LOS ANGELES (CNS) - Prosecutors recommended today that Oscar-nominated actress Felicity Huffman serve one month behind bars and pay a $20,000 fine for her role in the college admissions cheating scandal, according to a filing in Boston federal court.

The ``Desperate Housewives'' actress pleaded guilty in May to conspiracy to commit mail fraud and honest services mail fraud for paying $15,000 to have a proctor correct her daughter's answers on a college-entrance exam.

In their sentencing memorandum filed Friday, prosecutors also recommended that the 56-year-old actress, who earned an Oscar nod for ``Transamerica,'' serve one year of supervised release following her stint in federal custody. Prosecutors suggested in May they would seek as much as four months in prison for Huffman.

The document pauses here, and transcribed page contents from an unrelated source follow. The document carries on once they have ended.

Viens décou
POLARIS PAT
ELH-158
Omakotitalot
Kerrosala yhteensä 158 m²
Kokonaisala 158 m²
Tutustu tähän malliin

Huffman's attorneys filed court papers asking that the judge sentence the actress to one year of probation and 250 hours of community service. More than two dozen people submitted letters of support to the court, including Huffman's husband William H. Macy and ``Desperate Housewives'' co-star Eva Longoria.

But prosecutors wrote that anything less than a jail term would be insufficient, describing Huffman's conduct as ``deliberate and manifestly criminal,'' according to the sentencing memorandum. The actress will be sentenced Sept. 13 in Boston.

``In the context of this case, neither probation nor home confinement - - in a large home in the Hollywood Hills with an infinity pool -- would constitute meaningful punishment or deter others from committing similar crimes,'' prosecutors wrote.

They said that Huffman's ``efforts weren't driven by need or desperation, but by a sense of entitlement, or at least moral cluelessness, facilitated by wealth and insularity.''

In her four-page letter to the judge, Huffman wrote that she was driven to participate in the college admission fraud out of ``desperation to be a good mother. I talked myself into believing that all I was doing was giving my daughter a fair shot.''

She added that she sees ``the irony in that statement now because what I have done is the opposite of fair'' and feels ``a deep and abiding shame over what I have done.''

In his letter, Macy wrote that his wife's only interest now is to ``make amends and help her daughters heal and move on.''

``Full House'' actress Lori Loughlin and her husband, fashion designer Mossimo Giannulli, have pleaded not guilty to federal conspiracy and money- laundering charges in the scandal.

Dozens of parents and college athletic coaches were implicated in the nationwide bribery scandal, in which wealthy parents paid Newport Beach businessman William Rick Singer thousands of dollars to have their children's entrance-exam scores doctored. In other cases, students were falsely admitted to elite universities as athletic recruits, even though they never had any experience in the sports for which they were being recruited, prosecutors said.